Work instructions: Among the lines of this listing, count those that include "Chính" and state the count by itself.

Data supplied: Begin

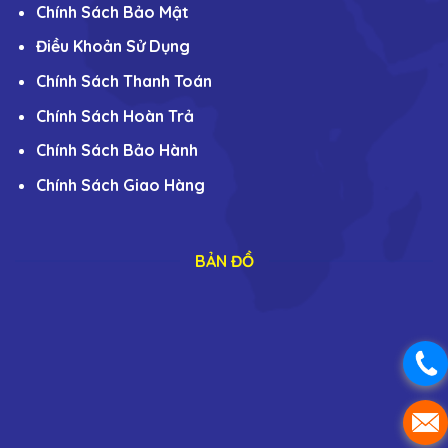
Chính Sách Bảo Mật
Điều Khoản Sử Dụng
Chính Sách Thanh Toán
Chính Sách Hoàn Trả
Chính Sách Bảo Hành
Chính Sách Giao Hàng
BẢN ĐỒ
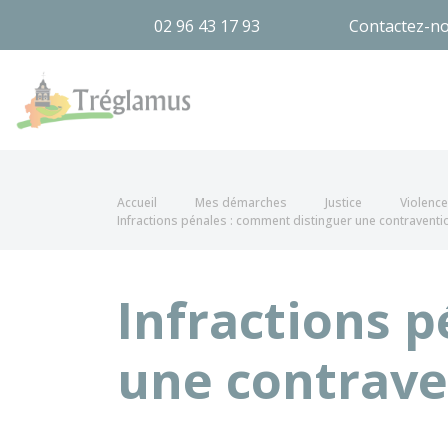
02 96 43 17 93
Contactez-n
Tréglamus
Accueil
Mes démarches
Justice
Violence 
Infractions pénales : comment distinguer une contravention
Infractions 
une contraven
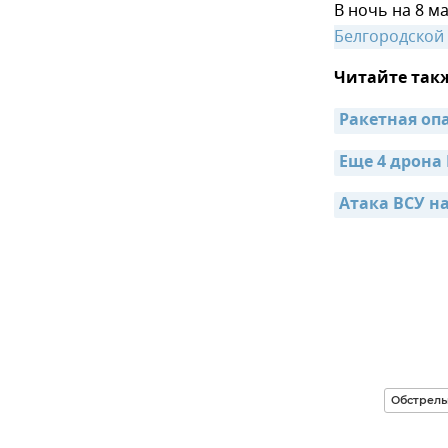
В ночь на 8 м
Белгородской
Читайте так
Ракетная оп
Еще 4 дрона
Атака ВСУ н
Обстрелы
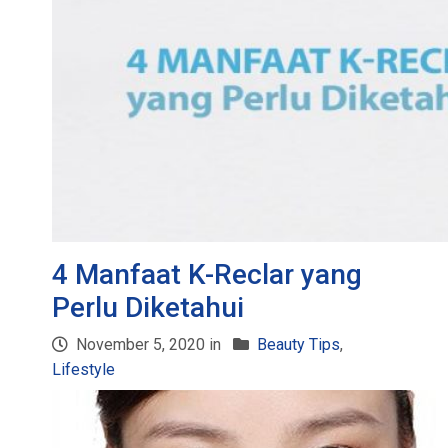
4 Manfaat K-Reclar yang
Perlu Diketahui
November 5, 2020 in
Beauty Tips
,
Lifestyle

Data supplied: End

Output of the exercise: 5